Optimize the container registry garbage collect command
Problem to solve
The GitLab Container Registry allows developers to build, push and share Docker images/tags using the Docker client and/or GitLab CI/CD.
For organizations that build many images across many projects, it is important to regularly remove old, unused images and tags. The container registry garbage collection process takes a long time to run and is inefficient. This makes it impossible for instances with large amounts of storage usage to run the process and results in expensive, inefficient usage of storage.
- Self-managed customers that schedule down time for the registry and run garbage collection, but not for more than 4 hours.
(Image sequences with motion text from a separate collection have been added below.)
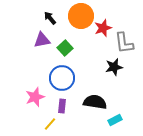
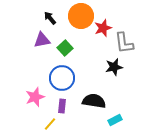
black semicircle: moved 1 px left, 1 px up
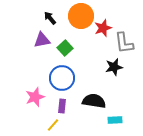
cyan rectangle: rotated 24 degrees clockwise
yellow line: moved 3 px right, 1 px down
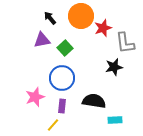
gray L-shape: moved 1 px right
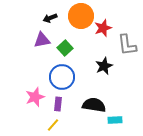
black arrow: rotated 72 degrees counterclockwise
gray L-shape: moved 2 px right, 2 px down
black star: moved 10 px left, 1 px up; rotated 12 degrees counterclockwise
blue circle: moved 1 px up
black semicircle: moved 4 px down
purple rectangle: moved 4 px left, 2 px up
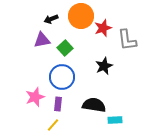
black arrow: moved 1 px right, 1 px down
gray L-shape: moved 5 px up
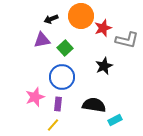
gray L-shape: rotated 70 degrees counterclockwise
cyan rectangle: rotated 24 degrees counterclockwise
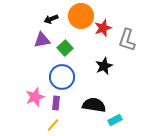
gray L-shape: rotated 95 degrees clockwise
purple rectangle: moved 2 px left, 1 px up
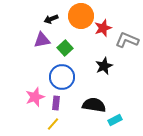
gray L-shape: rotated 95 degrees clockwise
yellow line: moved 1 px up
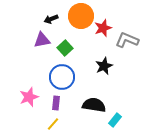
pink star: moved 6 px left
cyan rectangle: rotated 24 degrees counterclockwise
- I as an administrator, when I am running garbage collection to clean out old images/tags from the container registry which contains more than 500 GB of storage, need to be able to run garbage collection in less than four hours, so that I can optimize storage without sacrificing productivity of my organization's engineering teams.
- Optimizing the code will serve as a stepping stone to delivering in-line garbage collection and allow us to unblock some of our customers.
- Our large self-managed customers will be able to lower their cost of storage and improve the discoverability of their container registry.
- Small to mid-sized self-managed customers will be able to run garbage collection with less down time and a less disruptive process.
Optimize the container registry garbage collection process to run faster and enable our customers to clean-up their registry and lower the cost of storage.
- Iterate on the docker distribution pruner, which is currently in experimental mode
- Update docker distribution code with a speed optimization (similar to this)
- Work with one of our customers to fork and optimize the code.
Permissions and Security
- As with the existing garbage collection command, this should be limited to administrators only.
What does success look like, and how can we measure that?
- Success looks like we see a 50% improvement in how long the process takes for our customers. We can measure this by working with the several organizations that have requested this optimization and evaluating if it met their needs.
- Track number of times the command is run and how long the process took each time.